Thursday, May 21, 2009

Helpful Crock Pot Tips by Joanne McBride

Tips for Recipe Success

Buy roasts and other large cuts of meat that will fit in your crock pot, or plan to trim them to fit.

Remove skin from poultry and trim excess fat from other meats before cooking.

Fresh root vegetables, such as potatoes, carrots, and onions should be placed in the bottom of the pot, under the meat, for faster cooking. They tend to cook more slowly than meat.

When thickening sauces near the end of cooking time, turn the heat setting to high to speed the process. Taste the liquid first, though; if it lacks flavor, it may be best to reduce by simmering several minutes uncovered.

DO taste and season. Since slow cookers sometimes dilute flavors over a long period, be creative with your seasonings. Seasoned salt, garlic powder, seasoned pepper, and complementary herbs and spices are best added near the end of cooking.

Colors tend to face in slow cooked foods, but garnishes such as chopped fresh parsley, chives, tomatoes, red peppers, cheese, or sour cream can add much visual appeal.


Preparation

Over long cooking, some dishes may lack flavor, but some extra preparation steps can be worthwhile. Though it isn’t necessary to brown most meats first, flavor is often enhanced by browning, and fat is decreased. Dredging meat or chicken in flour, browning, then deglazing the pan with wine, a little vinegar, or broth and adding that to the pot can make quite a big difference in flavor. For the best color and texture, ground beef is best browned before using, except in meatloaf or other similar dishes.
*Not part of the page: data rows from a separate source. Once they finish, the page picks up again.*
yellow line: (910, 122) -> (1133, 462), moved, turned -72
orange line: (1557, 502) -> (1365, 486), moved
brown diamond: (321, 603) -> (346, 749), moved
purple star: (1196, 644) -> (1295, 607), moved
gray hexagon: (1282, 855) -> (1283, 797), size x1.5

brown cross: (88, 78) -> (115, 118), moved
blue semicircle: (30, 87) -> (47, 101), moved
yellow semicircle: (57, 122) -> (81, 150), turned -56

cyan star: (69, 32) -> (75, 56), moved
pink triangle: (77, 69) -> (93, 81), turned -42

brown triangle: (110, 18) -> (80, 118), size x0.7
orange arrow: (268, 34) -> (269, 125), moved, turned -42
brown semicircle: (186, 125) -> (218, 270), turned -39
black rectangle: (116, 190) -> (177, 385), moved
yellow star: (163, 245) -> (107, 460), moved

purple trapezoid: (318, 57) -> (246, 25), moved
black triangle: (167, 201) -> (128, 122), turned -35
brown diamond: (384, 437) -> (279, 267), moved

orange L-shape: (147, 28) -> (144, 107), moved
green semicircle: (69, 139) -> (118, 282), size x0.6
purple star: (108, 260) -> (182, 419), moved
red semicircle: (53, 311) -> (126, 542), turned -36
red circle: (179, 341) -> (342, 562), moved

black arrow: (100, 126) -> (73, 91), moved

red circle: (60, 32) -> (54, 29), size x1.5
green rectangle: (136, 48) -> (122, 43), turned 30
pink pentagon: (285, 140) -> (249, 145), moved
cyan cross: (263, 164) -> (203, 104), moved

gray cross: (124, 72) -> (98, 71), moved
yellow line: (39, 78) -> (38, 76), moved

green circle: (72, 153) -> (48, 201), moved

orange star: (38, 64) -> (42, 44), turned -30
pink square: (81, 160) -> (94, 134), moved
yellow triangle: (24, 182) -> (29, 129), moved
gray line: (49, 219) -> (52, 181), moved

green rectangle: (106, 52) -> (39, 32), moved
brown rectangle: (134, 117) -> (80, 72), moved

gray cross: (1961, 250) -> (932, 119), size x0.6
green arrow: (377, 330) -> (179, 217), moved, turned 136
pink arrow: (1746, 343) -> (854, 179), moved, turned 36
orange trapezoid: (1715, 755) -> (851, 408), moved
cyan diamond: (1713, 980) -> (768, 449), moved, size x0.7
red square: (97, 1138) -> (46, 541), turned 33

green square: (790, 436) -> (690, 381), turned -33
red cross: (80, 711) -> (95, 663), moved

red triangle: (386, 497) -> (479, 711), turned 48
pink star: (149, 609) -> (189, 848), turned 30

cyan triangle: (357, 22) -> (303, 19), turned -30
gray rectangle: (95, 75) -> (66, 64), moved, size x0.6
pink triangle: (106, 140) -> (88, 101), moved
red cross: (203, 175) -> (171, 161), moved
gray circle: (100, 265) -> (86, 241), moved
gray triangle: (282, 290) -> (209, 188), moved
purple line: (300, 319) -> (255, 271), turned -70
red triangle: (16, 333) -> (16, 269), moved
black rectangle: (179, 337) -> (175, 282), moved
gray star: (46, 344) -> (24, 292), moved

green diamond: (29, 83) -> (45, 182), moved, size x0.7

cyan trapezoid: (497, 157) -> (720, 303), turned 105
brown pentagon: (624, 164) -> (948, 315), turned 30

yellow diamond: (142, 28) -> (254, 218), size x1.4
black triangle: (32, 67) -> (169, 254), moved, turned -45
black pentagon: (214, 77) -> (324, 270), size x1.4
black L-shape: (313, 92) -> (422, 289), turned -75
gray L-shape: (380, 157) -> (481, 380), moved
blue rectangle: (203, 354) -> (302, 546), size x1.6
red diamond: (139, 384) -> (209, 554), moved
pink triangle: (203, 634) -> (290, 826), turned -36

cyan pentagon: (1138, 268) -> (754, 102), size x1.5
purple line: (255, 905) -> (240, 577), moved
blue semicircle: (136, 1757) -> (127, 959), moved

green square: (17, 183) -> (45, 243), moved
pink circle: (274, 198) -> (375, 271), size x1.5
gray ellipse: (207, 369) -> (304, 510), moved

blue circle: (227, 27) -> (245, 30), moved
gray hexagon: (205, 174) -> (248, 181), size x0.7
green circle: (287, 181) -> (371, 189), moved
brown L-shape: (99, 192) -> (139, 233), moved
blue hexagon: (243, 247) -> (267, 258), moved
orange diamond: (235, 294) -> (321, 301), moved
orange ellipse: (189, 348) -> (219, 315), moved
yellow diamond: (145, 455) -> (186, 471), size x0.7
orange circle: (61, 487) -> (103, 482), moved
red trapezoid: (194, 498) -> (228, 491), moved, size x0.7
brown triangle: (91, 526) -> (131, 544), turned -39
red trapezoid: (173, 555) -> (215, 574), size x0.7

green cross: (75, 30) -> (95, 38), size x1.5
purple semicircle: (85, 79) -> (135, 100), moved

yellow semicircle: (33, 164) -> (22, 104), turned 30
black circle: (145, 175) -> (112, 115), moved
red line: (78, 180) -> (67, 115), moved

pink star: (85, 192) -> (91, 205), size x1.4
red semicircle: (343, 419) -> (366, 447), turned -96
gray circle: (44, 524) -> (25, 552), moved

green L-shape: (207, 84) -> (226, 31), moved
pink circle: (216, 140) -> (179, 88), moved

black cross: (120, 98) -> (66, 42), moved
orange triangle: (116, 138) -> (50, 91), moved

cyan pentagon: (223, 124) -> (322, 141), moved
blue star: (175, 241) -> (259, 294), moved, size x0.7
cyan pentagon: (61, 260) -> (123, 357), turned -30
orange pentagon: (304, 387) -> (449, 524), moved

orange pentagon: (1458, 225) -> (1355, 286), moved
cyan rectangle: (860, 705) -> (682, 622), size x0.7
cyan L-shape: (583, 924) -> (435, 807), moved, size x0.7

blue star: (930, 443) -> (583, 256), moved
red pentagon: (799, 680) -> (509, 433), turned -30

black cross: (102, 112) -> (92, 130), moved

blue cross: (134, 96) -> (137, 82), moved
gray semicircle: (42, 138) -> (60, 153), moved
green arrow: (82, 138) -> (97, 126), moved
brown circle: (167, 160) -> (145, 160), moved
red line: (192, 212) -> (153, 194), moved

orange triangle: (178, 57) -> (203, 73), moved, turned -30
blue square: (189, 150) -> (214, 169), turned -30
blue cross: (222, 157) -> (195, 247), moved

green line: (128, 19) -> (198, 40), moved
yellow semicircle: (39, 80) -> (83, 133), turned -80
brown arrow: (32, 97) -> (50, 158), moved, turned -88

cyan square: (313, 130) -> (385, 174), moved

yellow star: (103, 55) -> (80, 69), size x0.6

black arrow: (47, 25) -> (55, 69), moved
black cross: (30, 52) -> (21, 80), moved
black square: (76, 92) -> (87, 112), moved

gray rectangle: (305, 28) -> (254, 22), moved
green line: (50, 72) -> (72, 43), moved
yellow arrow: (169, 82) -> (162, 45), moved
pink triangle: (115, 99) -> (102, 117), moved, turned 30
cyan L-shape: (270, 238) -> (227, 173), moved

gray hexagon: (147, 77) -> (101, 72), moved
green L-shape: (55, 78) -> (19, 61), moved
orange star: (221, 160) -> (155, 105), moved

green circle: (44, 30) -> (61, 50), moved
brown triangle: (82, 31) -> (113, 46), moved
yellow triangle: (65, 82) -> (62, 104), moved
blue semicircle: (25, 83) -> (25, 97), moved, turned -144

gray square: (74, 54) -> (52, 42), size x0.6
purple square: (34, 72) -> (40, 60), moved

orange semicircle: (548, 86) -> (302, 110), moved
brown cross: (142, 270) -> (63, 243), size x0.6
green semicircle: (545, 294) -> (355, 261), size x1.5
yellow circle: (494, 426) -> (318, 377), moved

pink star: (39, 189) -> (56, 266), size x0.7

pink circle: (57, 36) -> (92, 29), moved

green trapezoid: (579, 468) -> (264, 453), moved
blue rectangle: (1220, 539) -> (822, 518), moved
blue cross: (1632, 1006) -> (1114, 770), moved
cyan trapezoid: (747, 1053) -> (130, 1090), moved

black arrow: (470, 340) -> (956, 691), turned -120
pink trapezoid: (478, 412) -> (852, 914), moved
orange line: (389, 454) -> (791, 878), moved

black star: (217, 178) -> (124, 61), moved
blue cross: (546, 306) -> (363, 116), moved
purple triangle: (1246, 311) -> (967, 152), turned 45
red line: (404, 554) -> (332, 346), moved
To simplify preparation, brown ground beef, drain, and freeze in batches for your crockpot meals.

To make a flavorful sauce or gravy from your cooking liquid, first make a roux of flour and water (roughly 1 tablespoon of each for each cup of liquid) in a medium saucepan. Skim the fat from the cooking liquid in the slow cooker then add the liquid to the roux. Simmer, stirring until the sauce is thickened and reduced. Serve with or over meat and/or vegetables. You can also add cornstarch dissolved in water (1 or 2 tablespoons cornstarch to 2 or 3 tablespoons cold water, depending on how much liquid you have) directly to the slow cooker near the end of cooking to thicken the liquids.

Time Guide

(coming soon!)

*Crock Pot is the registered trademark of the Rival Company. You’ll also find it called crockpot, crockery cooker, or slow cooker in many recipes. Some “slow cookers” heat from the bottom and have a wider range of temperature settings. They can be used for most recipes, but best results are obtained with a crockery type cooker.

Ingredients:

Vegetables:
Dense vegetables like potatoes, carrots, and other root vegetables should be cut no larger than 1 inch thick, and placed in the bottom of the pot, since they take longer to cook.

Liquids:
Usually liquids may be decreased in slow cooking – about half the recommended amount. Unless the dish contains rice or pasta, one cup of liquid is usually enough.

Pasta and Rice:
If a recipe calls for cooked pasta to be added, cook it until just slightly tender before adding to the pot. Add ¼ extra liquid per ¼ cup uncooked rice, and use long grain converted rice for the best results. For long-cooking recipes, add cooked rice shortly before serving.

Beans:
I find it best to soak beans overnight before cooking them in the crockery cooker. The Rival brochure recommends pre-soaking then boiling for at least 10 minutes in unsalted water, draining, then add to the recipe. Before adding sugar or acidic ingredients, the beans should be softened first, either in the slow cooker or on the stove top. If your recipe includes tomatoes, salt, or other acidic ingredients, the beans should be tender before beginning. Someone wrote recently that instead of pre-soaking, she cooks her beans (in the crockery cooker) on low for about 8 hours through the night in water with a little baking soda. In the morning, she drains the beans, adds the ingredients with fresh liquid, then cooks per recipe directions. Cooking times might be shorter using this method.

Herbs and Spices:
Ground herbs and spices tend to dissipate over long cooking times, so it’s best to add them near the end of cooking. Whole herbs release flavors over time, so are a good choice for crockery cooking. You should taste and adjust seasonings, if necessary, before serving.

Milk/Cheese:
Milk, sour cream, and cream break down over long periods of cooking, and should be added during the last hour. Condensed cream soups are good substitutions for milk and can be cooked for extended times. “Healthy,” or reduced fat cream soups can be used in any recipe as a substitute.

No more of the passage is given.